> _EXERCISE DESCRIPTION_:
Return the lines that run from the beginning of the entries to the line holding "BMW 1-series (F20, F21) (2011-2019)", inclusive, and drop the pictures.

> _SUPPLIED DATA_:
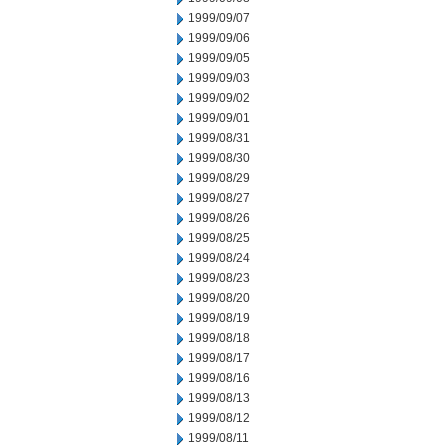
1999/09/07
1999/09/06
1999/09/05
1999/09/03
1999/09/02
1999/09/01
1999/08/31
1999/08/30
1999/08/29
1999/08/27
1999/08/26
1999/08/25
1999/08/24
1999/08/23
1999/08/20
1999/08/19
1999/08/18
1999/08/17
1999/08/16
1999/08/13
1999/08/12
1999/08/11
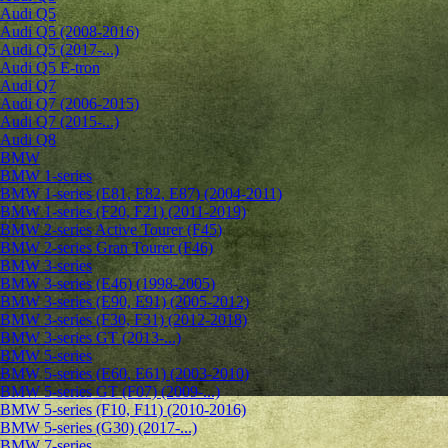
Audi Q5
Audi Q5 (2008-2016)
Audi Q5 (2017-...)
Audi Q5 E-tron
Audi Q7
Audi Q7 (2006-2015)
Audi Q7 (2015-...)
Audi Q8
BMW
BMW 1-series
BMW 1-series (E81, E82, E87) (2004-2011)
BMW 1-series (F20, F21) (2011-2019)
BMW 2-series Active Tourer (F45)
BMW 2-series Gran Tourer (F46)
BMW 3-series
BMW 3-series (E46) (1998-2005)
BMW 3-series (E90, E91) (2005-2012)
BMW 3-series (F30, F31) (2012-2018)
BMW 3-series GT (2013-...)
BMW 5-series
BMW 5-series (E60, E61) (2003-2010)
BMW 5-series GT (F07) (2009-...)
BMW 5-series (F10, F11) (2010-2016)
BMW 5-series (G30) (2017-...)
BMW 7-series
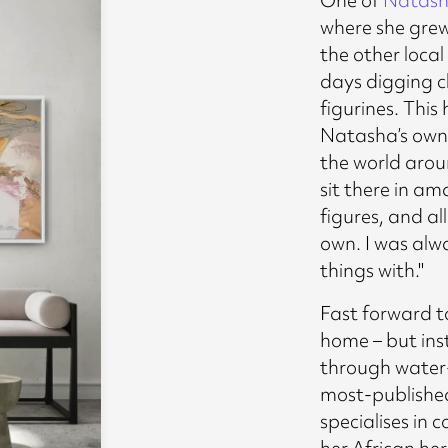
where she grew 
the other loca
days digging c
figurines. This
Natasha’s own 
the world arou
sit there in a
figures, and a
own. I was alw
things with."
Fast forward to
home – but inst
through water-
most-published
specialises in
her African her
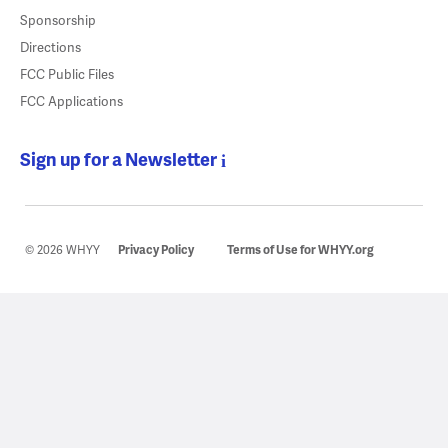
Sponsorship
Directions
FCC Public Files
FCC Applications
Sign up for a Newsletter
© 2026 WHYY
Privacy Policy
Terms of Use for WHYY.org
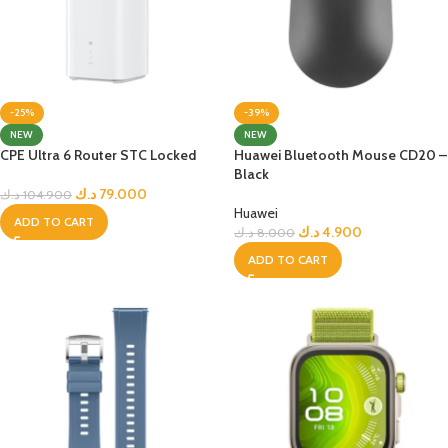
-25%
-39%
NEW
NEW
CPE Ultra 6 Router STC Locked
Huawei Bluetooth Mouse CD20 –
Black
د.ك
79.000
د.ك
104.900
Huawei
ADD TO CART
د.ك
4.900
د.ك
8.000
ADD TO CART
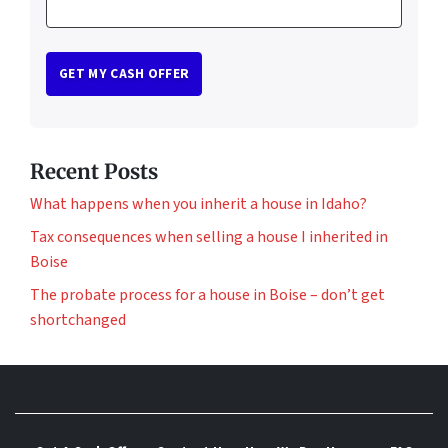
Recent Posts
What happens when you inherit a house in Idaho?
Tax consequences when selling a house I inherited in
Boise
The probate process for a house in Boise – don’t get
shortchanged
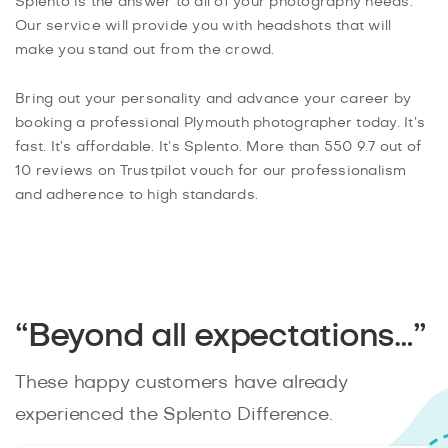
Splento is the answer to all of your photography needs.
Our service will provide you with headshots that will
make you stand out from the crowd.
Bring out your personality and advance your career by
booking a professional Plymouth photographer today. It’s
fast. It’s affordable. It’s Splento. More than 550 9.7 out of
10 reviews on Trustpilot vouch for our professionalism
and adherence to high standards.
“Beyond all expectations…”
These happy customers have already
experienced the Splento Difference.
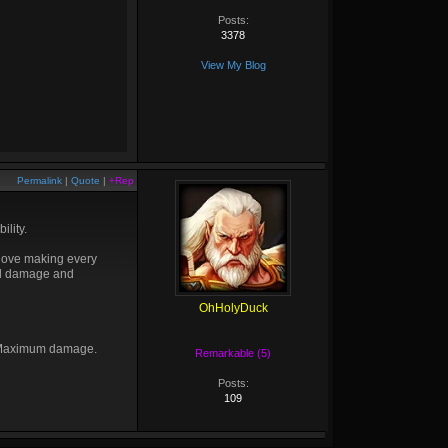
Posts:
3378
View My Blog
Permalink
|
Quote
|
+Rep
ility.
 love making every
ull damage and
OhHolyDuck
t. Maximum damage.
Remarkable (5)
Posts:
109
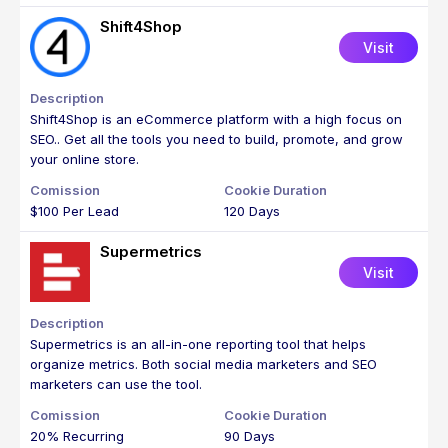
Shift4Shop
Visit
Shift4Shop is an eCommerce platform with a high focus on
SEO.. Get all the tools you need to build, promote, and grow
your online store.
$100 Per Lead
120 Days
Supermetrics
Visit
Supermetrics is an all-in-one reporting tool that helps
organize metrics. Both social media marketers and SEO
marketers can use the tool.
20% Recurring
90 Days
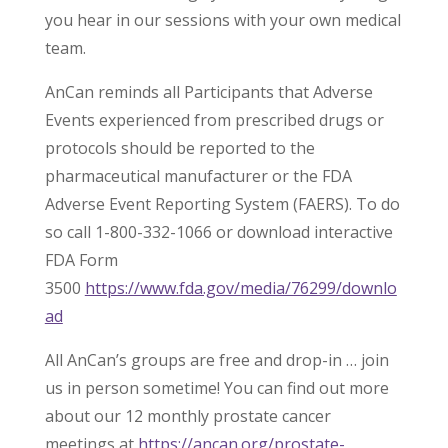
you hear in our sessions with your own medical
team.
AnCan reminds all Participants that Adverse
Events experienced from prescribed drugs or
protocols should be reported to the
pharmaceutical manufacturer or the FDA
Adverse Event Reporting System (FAERS). To do
so call 1-800-332-1066 or download interactive
FDA Form
3500
https://www.fda.gov/media/76299/downlo
ad
All AnCan’s groups are free and drop-in … join
us in person sometime! You can find out more
about our 12 monthly prostate cancer
meetings at
https://ancan.org/prostate-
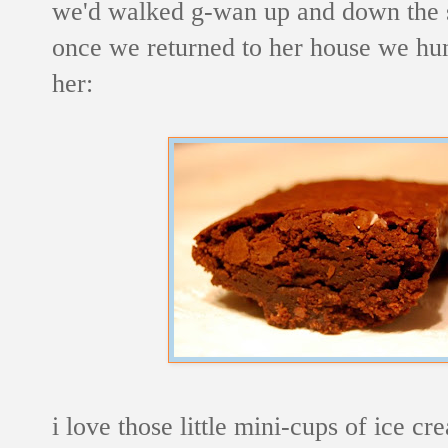
we'd walked g-wan up and down the s
once we returned to her house we hun
her:
i love those little mini-cups of ice cr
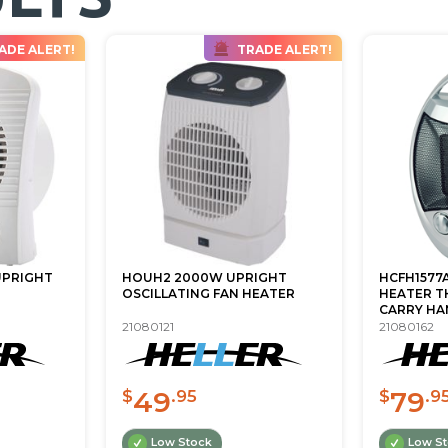
ADE ALERT!
TRADE ALERT!
UPRIGHT
HOUH2 2000W UPRIGHT
HCFH1577
OSCILLATING FAN HEATER
HEATER T
CARRY HA
21080121
21080162
49
79
$
.95
$
.9
Low Stock
Low S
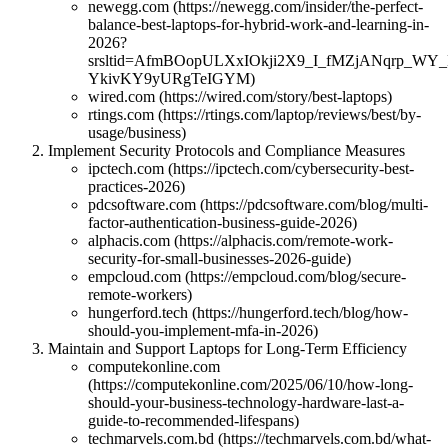
newegg.com (https://newegg.com/insider/the-perfect-
balance-best-laptops-for-hybrid-work-and-learning-in-
2026?
srsltid=AfmBOopULXxIOkji2X9_I_fMZjANqrp_WY
YkivKY9yURgTeIGYM)
wired.com (https://wired.com/story/best-laptops)
rtings.com (https://rtings.com/laptop/reviews/best/by-
usage/business)
Implement Security Protocols and Compliance Measures
ipctech.com (https://ipctech.com/cybersecurity-best-
practices-2026)
pdcsoftware.com (https://pdcsoftware.com/blog/multi-
factor-authentication-business-guide-2026)
alphacis.com (https://alphacis.com/remote-work-
security-for-small-businesses-2026-guide)
empcloud.com (https://empcloud.com/blog/secure-
remote-workers)
hungerford.tech (https://hungerford.tech/blog/how-
should-you-implement-mfa-in-2026)
Maintain and Support Laptops for Long-Term Efficiency
computekonline.com
(https://computekonline.com/2025/06/10/how-long-
should-your-business-technology-hardware-last-a-
guide-to-recommended-lifespans)
techmarvels.com.bd (https://techmarvels.com.bd/what-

> _YOUR SOLUTION_:
1999/09/07
1999/09/06
1999/09/05
1999/09/03
1999/09/02
1999/09/01
1999/08/31
1999/08/30
1999/08/29
1999/08/27
1999/08/26
1999/08/25
1999/08/24
1999/08/23
1999/08/20
1999/08/19
1999/08/18
1999/08/17
1999/08/16
1999/08/13
1999/08/12
1999/08/11
Audi Q5
Audi Q5 (2008-2016)
Audi Q5 (2017-...)
Audi Q5 E-tron
Audi Q7
Audi Q7 (2006-2015)
Audi Q7 (2015-...)
Audi Q8
BMW
BMW 1-series
BMW 1-series (E81, E82, E87) (2004-2011)
BMW 1-series (F20, F21) (2011-2019)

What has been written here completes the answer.